Sein Valentin
L'importance de la rose rouge comme « fleur des amoureux » est solidement ancrée. Mais à la Saint-Valentin, sa poésie se voit édulcorée quand tous les Roméo de Joliette vont acheter des roses à la sauvette. La rose perd de son teint parce qu'ils se donnent bonne conscience, parce qu'ils font rougir leur Juliette sans trop d'effort et parce qu'ils se vautrent dans l'évidence de faire la chose.
Pour toutes ces raisons, j’annonce officiellement que si la tendance se maintient, mercredi, le 14 février, à 18h15, je ne recevrai pas de roses rouges pour la fête de l’amour.
Il dit que c’est cliché. Qu’il n’a sûrement pas besoin d’une date sur un calendrier pour offrir des roses à celle qu’il aime. Pas question d'offrir des fleurs par décret, ni même par regret. Par amour seulement, à tous les jours, un 7 juin ou un 16 octobre. De mon côté, j’avoue que la fête –et son suave cortège de fleurs— dégagent un fort parfum commercial. Mais je reconnais qu’il est incontestable qu’elle satisfait un besoin de romantisme. Et… il n'est pas mauvais de consacrer une journée entière à la romance. D'où la rose rouge. Souveraine, elle vient jouer un rôle primordial dans l'expression poétique de l’amour.

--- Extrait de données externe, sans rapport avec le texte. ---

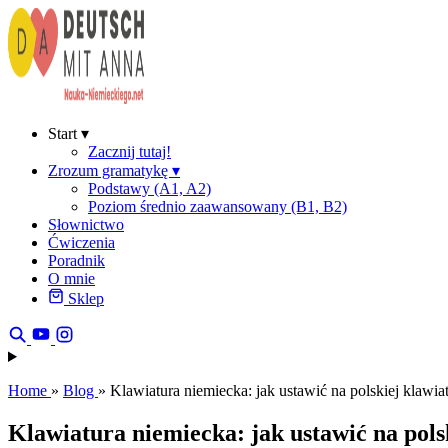
Start
▾
Zacznij tutaj!
Zrozum gramatykę
▾
Podstawy (A1, A2)
Poziom średnio zaawansowany (B1, B2)
Słownictwo
Ćwiczenia
Poradnik
O mnie
Sklep
Home
»
Blog
»
Klawiatura niemiecka: jak ustawić na polskiej klawia
Klawiatura niemiecka: jak ustawić na pols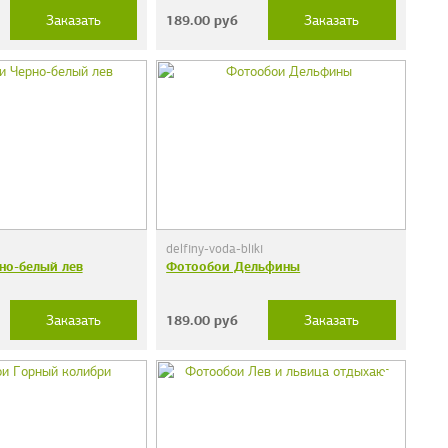
189.00
руб
Заказать
Заказать
delfiny-voda-bliki
но-белый лев
Фотообои Дельфины
189.00
руб
Заказать
Заказать
дечки"
Фотообои "Кирпичи"
38 руб.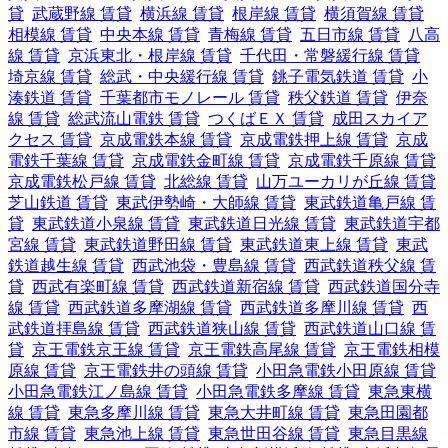
貸
武蔵野線 賃貸
横浜線 賃貸
根岸線 賃貸
横須賀線 賃貸
相模線 賃貸
中央本線 賃貸
青梅線 賃貸
五日市線 賃貸
八高
線 賃貸
京浜東北・根岸線 賃貸
千代田・常磐緩行線 賃貸
埼京線 賃貸
総武・中央緩行線 賃貸
銚子電気鉄道 賃貸
小
湊鉄道 賃貸
千葉都市モノレール 賃貸
秩父鉄道 賃貸
伊奈
線 賃貸
総武流山電鉄 賃貸
つくばＥＸ 賃貸
成田スカイア
クセス 賃貸
京成電鉄本線 賃貸
京成電鉄押上線 賃貸
京成
電鉄千葉線 賃貸
京成電鉄金町線 賃貸
京成電鉄千原線 賃貸
京成電鉄松戸線 賃貸
北総線 賃貸
山万ユーカリが丘線 賃貸
芝山鉄道 賃貸
東武伊勢崎・大師線 賃貸
東武鉄道亀戸線 賃
貸
東武鉄道小泉線 賃貸
東武鉄道日光線 賃貸
東武鉄道宇都
宮線 賃貸
東武鉄道野田線 賃貸
東武鉄道東上線 賃貸
東武
鉄道越生線 賃貸
西武池袋・豊島線 賃貸
西武鉄道秩父線 賃
貸
西武有楽町線 賃貸
西武鉄道新宿線 賃貸
西武鉄道国分寺
線 賃貸
西武鉄道多摩湖線 賃貸
西武鉄道多摩川線 賃貸
西
武鉄道拝島線 賃貸
西武鉄道狭山線 賃貸
西武鉄道山口線 賃
貸
京王電鉄京王線 賃貸
京王電鉄高尾線 賃貸
京王電鉄相模
原線 賃貸
京王電鉄井の頭線 賃貸
小田急電鉄小田原線 賃貸
小田急電鉄江ノ島線 賃貸
小田急電鉄多摩線 賃貸
東急東横
線 賃貸
東急多摩川線 賃貸
東急大井町線 賃貸
東急田園都
市線 賃貸
東急池上線 賃貸
東急世田谷線 賃貸
東急目黒線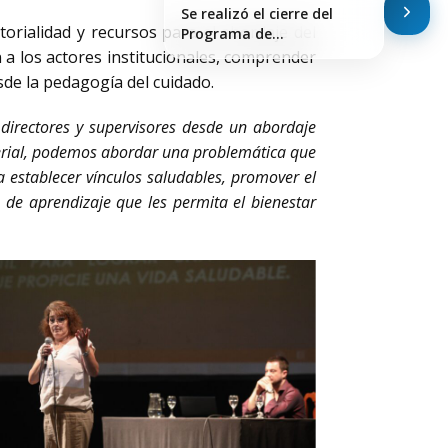
Se realizó el cierre del
torialidad y recursos para el abordaje del
Programa de…
a los actores institucionales, comprender
de la pedagogía del cuidado.
 directores y supervisores desde un abordaje
terial, podemos abordar una problemática que
 establecer vínculos saludables, promover el
 de aprendizaje que les permita el bienestar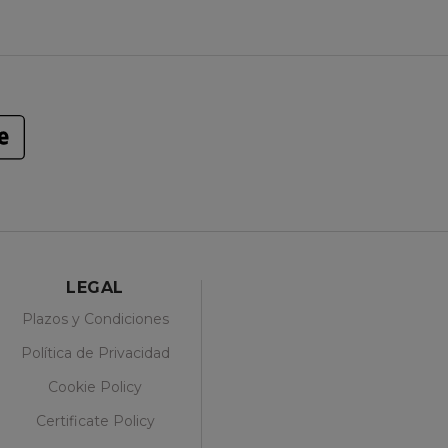
LEGAL
Plazos y Condiciones
Política de Privacidad
Cookie Policy
Certificate Policy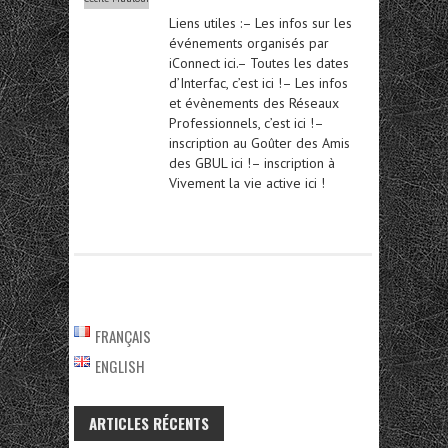
Liens utiles :– Les infos sur les
événements organisés par
iConnect ici.– Toutes les dates
d’Interfac, c’est ici !– Les infos
et évènements des Réseaux
Professionnels, c’est ici !–
inscription au Goûter des Amis
des GBUL ici !– inscription à
Vivement la vie active ici !
FRANÇAIS
ENGLISH
ARTICLES RÉCENTS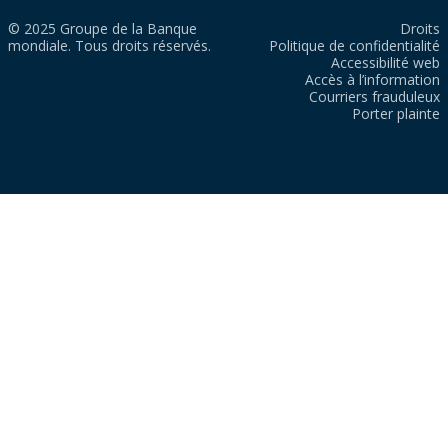
© 2025 Groupe de la Banque
Droits
mondiale. Tous droits réservés.
Politique de confidentialité
Accessibilité web
Accès à l’information
Courriers frauduleux
Porter plainte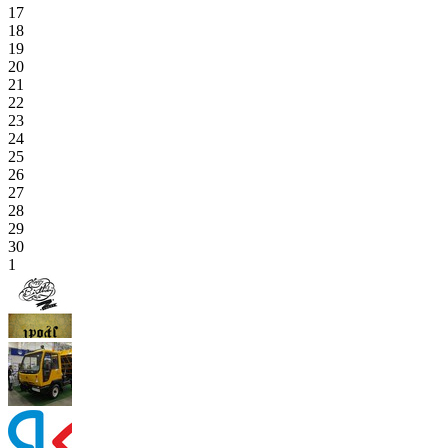
17
18
19
20
21
22
23
24
25
26
27
28
29
30
1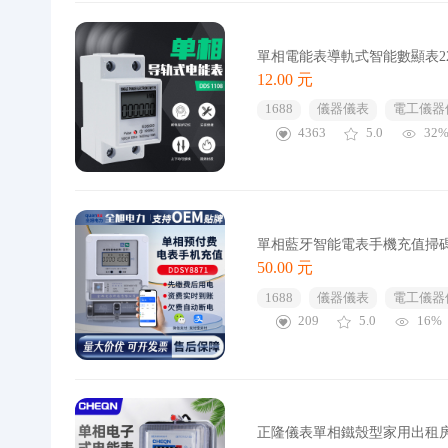
單相電能表導軌式智能數顯表2
12.00 元
1688
儀器儀表
電工儀器
4363
5.0
32
單相藍牙智能電表手機充值掃
50.00 元
1688
儀器儀表
電工儀器
209
5.0
16%
正隆儀表單相鐵殼型家用出租房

La rose peut également concourir à guérir les femmes. Les pouvoirs curatifs de la rose étaient bien connus par les Asiatiques des siècles derniers. Dans le plus ancien livre chinois du monde, les roses étaient considérées comme un remède. Vrai. En 2006, la vente de roses le jour de la Saint-Valentin a permis à la Fondation du cancer du sein du Québec d'amasser plus de 40 000 $. Alors que tous les Roméo (et Jules) se le tiennent pour dit: d’accord pour les roses si c’est pour la bonne cause. Celle de la Sein Valentin.